If port is in use, kill the process and try again.

# find process
sudo netstat -tulnp | grep 11434

kill -9 YOUR_PID

Let's add LiteLLM to systemd service /etc/systemd/user/litellm.service:

[Unit]
Description=LiteLLM Proxy
After=network-online.target

StartLimitInterval=1800
StartLimitBurst=60

[Service]
Type=simple

Environment=PYENV_ROOT=%h/.pyenv
Environment=PATH=%h/.pyenv/bin:%h/.local/bin:/usr/local/bin:/usr/bin
Environment=OPENROUTER_API_KEY="sk-or-12345"

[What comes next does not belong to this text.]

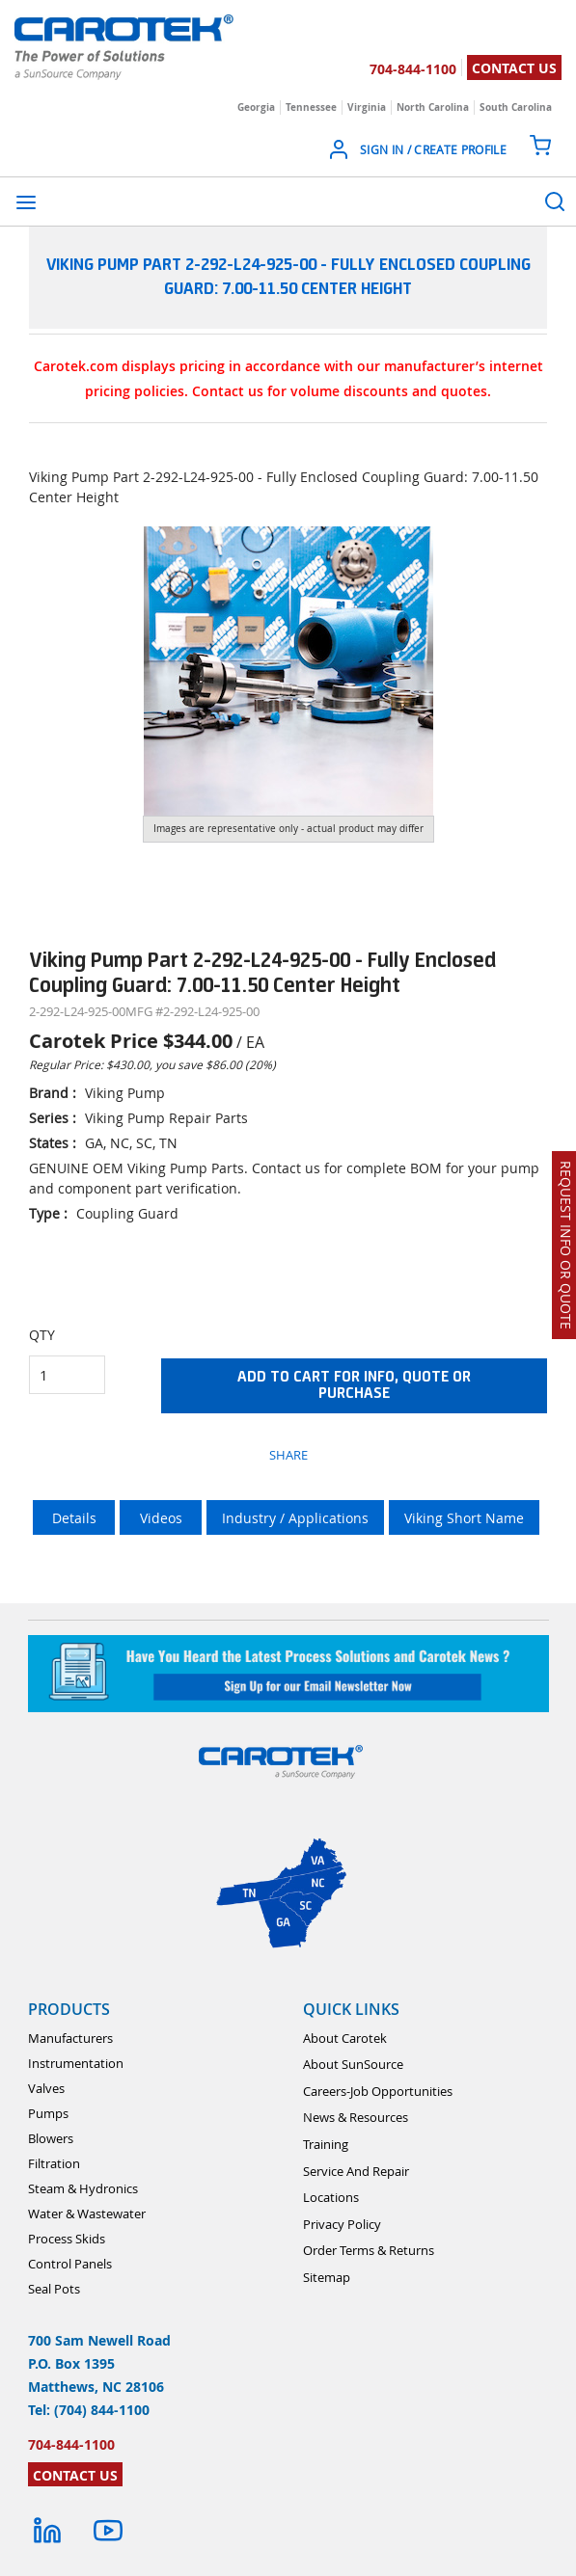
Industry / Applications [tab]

ExecStart=/bin/bash -lc 'eval "$($PYENV_ROOT/bin/pyenv init -)"; pyenv activate python3.11 && litellm --config %h/LiteLLM/litellm.yaml --port 11434'

Restart=on-failure
RestartSec=20s

[Install]
WantedBy=default.target

Reload systemd and enable service

systemctl --user daemon-reload
systemctl --user enable --now litellm

LOGS and restart

journalctl --user -u litellm -f
systemctl --user restart litellm
systemctl --user status litellm -n 50

Now you can use LiteLLM proxy as a proxy for OpenAI compatible API and connect it to your applications.

If you need more features like statistics and such, I recommend running a Docker version with proper setup.